[Start of Attachment]

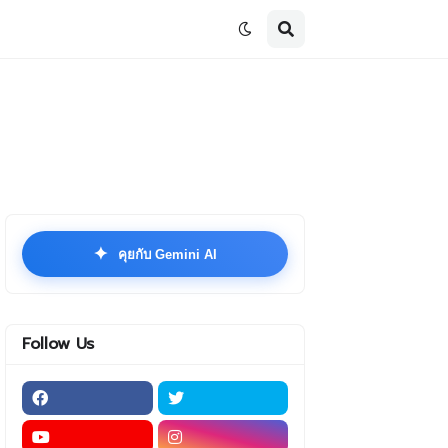
✦
คุยกับ Gemini AI
Follow Us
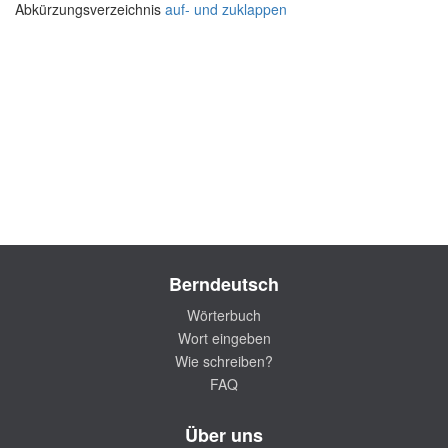
Abkürzungsverzeichnis
auf- und zuklappen
Berndeutsch
Wörterbuch
Wort eingeben
Wie schreiben?
FAQ
Über uns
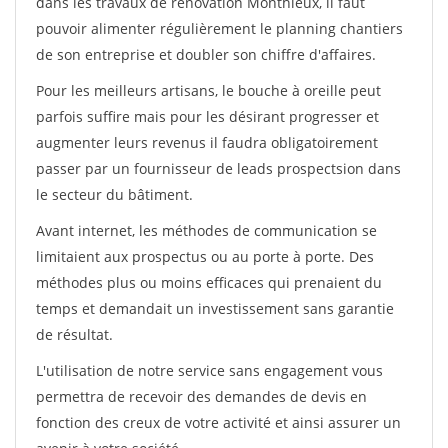
dans les travaux de rénovation Monthieux, il faut
pouvoir alimenter régulièrement le planning chantiers
de son entreprise et doubler son chiffre d'affaires.
Pour les meilleurs artisans, le bouche à oreille peut
parfois suffire mais pour les désirant progresser et
augmenter leurs revenus il faudra obligatoirement
passer par un fournisseur de leads prospectsion dans
le secteur du bâtiment.
Avant internet, les méthodes de communication se
limitaient aux prospectus ou au porte à porte. Des
méthodes plus ou moins efficaces qui prenaient du
temps et demandait un investissement sans garantie
de résultat.
L'utilisation de notre service sans engagement vous
permettra de recevoir des demandes de devis en
fonction des creux de votre activité et ainsi assurer un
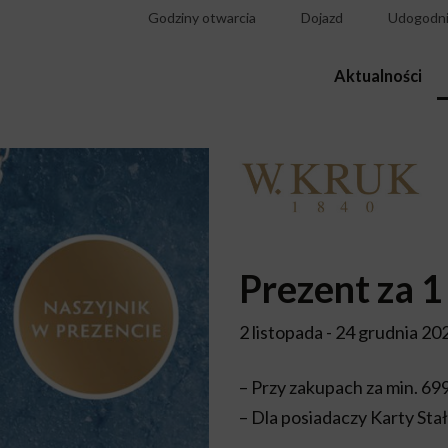
Godziny otwarcia
Dojazd
Udogodni
Aktualności
Prezent za 1 
2 listopada - 24 grudnia 20
– Przy zakupach za min. 699 
– Dla posiadaczy Karty Sta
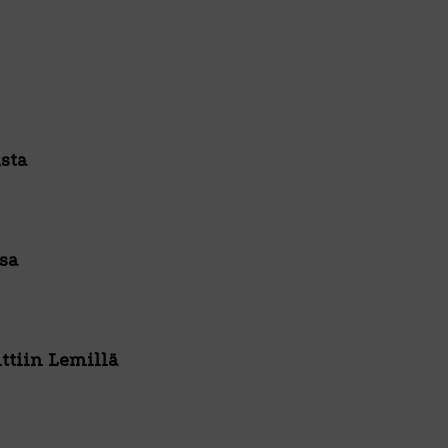
sta
sa
ttiin Lemillä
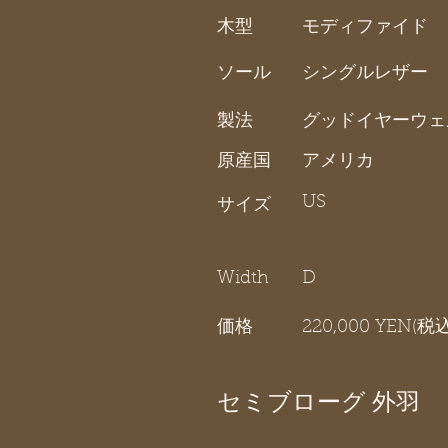
木型
モディファイド
ソール
シングルレザー
製法
グッドイヤーウェ
原産国
アメリカ
US
サイズ
Width
D
価格
220,000 YEN(税込
セミブローグ 外羽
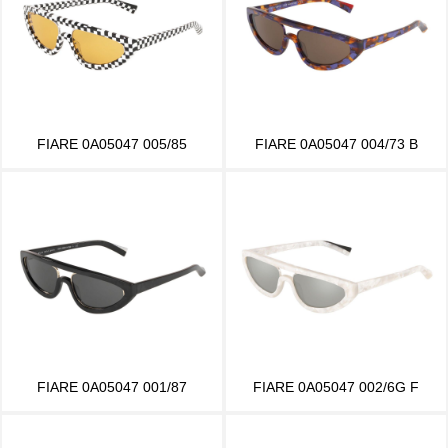
FIARE 0A05047 005/85
FIARE 0A05047 004/73 B
FIARE 0A05047 001/87
FIARE 0A05047 002/6G F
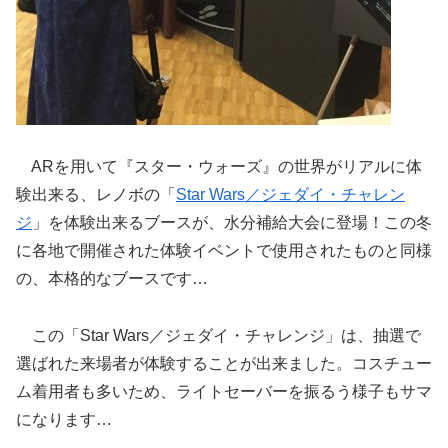
ARを用いて『スター・ウォーズ』の世界がリアルに体
験出来る、レノボの「
Star Wars／ジェダイ・チャレン
ジ
」を体験出来るブースが、水分補給大会に登場！この冬
に各地で開催された体験イベントで使用されたものと同様
の、本格的なブースです…
この「Star Wars／ジェダイ・チャレンジ」は、抽選で
選ばれた来場者が体験することが出来ました。コスチュー
ム着用者も多いため、ライトセーバーを振るう様子もサマ
になります…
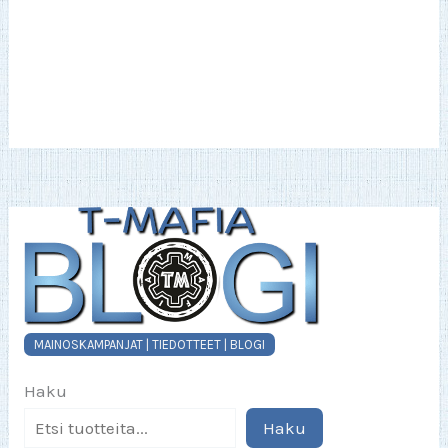
MAINOSKAMPANJAT | TIEDOTTEET | BLOGI
Haku
Haku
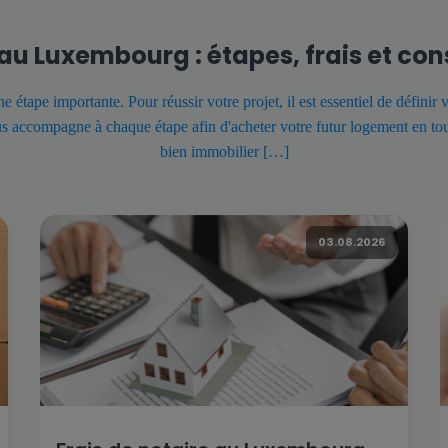
au Luxembourg : étapes, frais et con
ape importante. Pour réussir votre projet, il est essentiel de définir vot
 accompagne à chaque étape afin d'acheter votre futur logement en tout
bien immobilier […]
03.08.2026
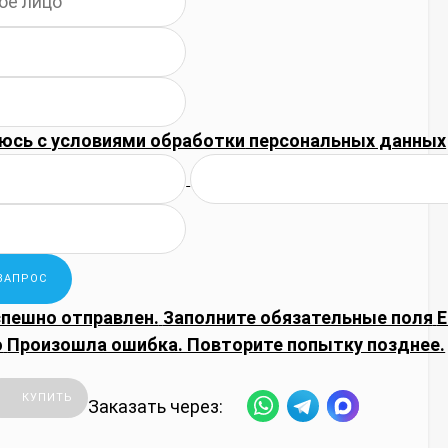
юсь с
условиями обработки
персональных данных
спешно отправлен.
Заполните обязательные поля
E
о
Произошла ошибка. Повторите попытку позднее.
КУПИТЬ
Заказать через:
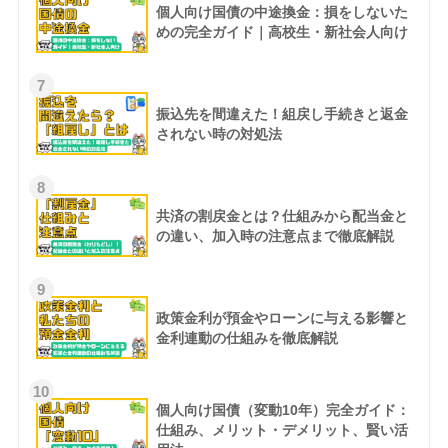
個人向け国債の中途換金：損をしないた
めの完全ガイド｜高校生・新社会人向け
7
振込先を間違えた！組戻し手続きと返金
されない時の対処法
8
共済の割戻金とは？仕組みから配当金と
の違い、加入時の注意点まで徹底解説
9
政策金利が預金やローンに与える影響と
金利連動の仕組みを徹底解説
10
個人向け国債（変動10年）完全ガイド：
仕組み、メリット・デメリット、賢い活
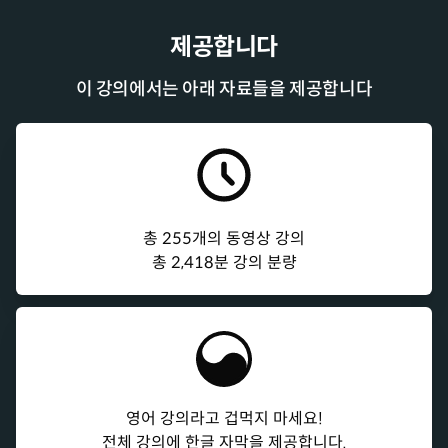
제공합니다
이 강의에서는 아래 자료들을 제공합니다
총
255
개의 동영상 강의
총
2,418
분
강의 분량
영어 강의라고 겁먹지 마세요!
전체 강의에 한글 자막을 제공합니다.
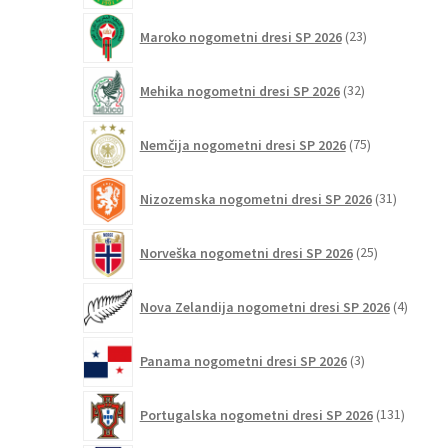
23
Maroko nogometni dresi SP 2026
23
izdelkov
32
Mehika nogometni dresi SP 2026
32
izdelkov
75
Nemčija nogometni dresi SP 2026
75
izdelkov
31
Nizozemska nogometni dresi SP 2026
31
izdelkov
25
Norveška nogometni dresi SP 2026
25
izdelkov
4
Nova Zelandija nogometni dresi SP 2026
4
izdelki
3
Panama nogometni dresi SP 2026
3
izdelki
131
Portugalska nogometni dresi SP 2026
131
izdelko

[End of Attachment]

### [YOUR GOAL]
Go through the records and pull out each line that includes the word "제공합니다".

### [TASK SOLUTION]
제공합니다
이 강의에서는 아래 자료들을 제공합니다
전체 강의에 한글 자막을 제공합니다.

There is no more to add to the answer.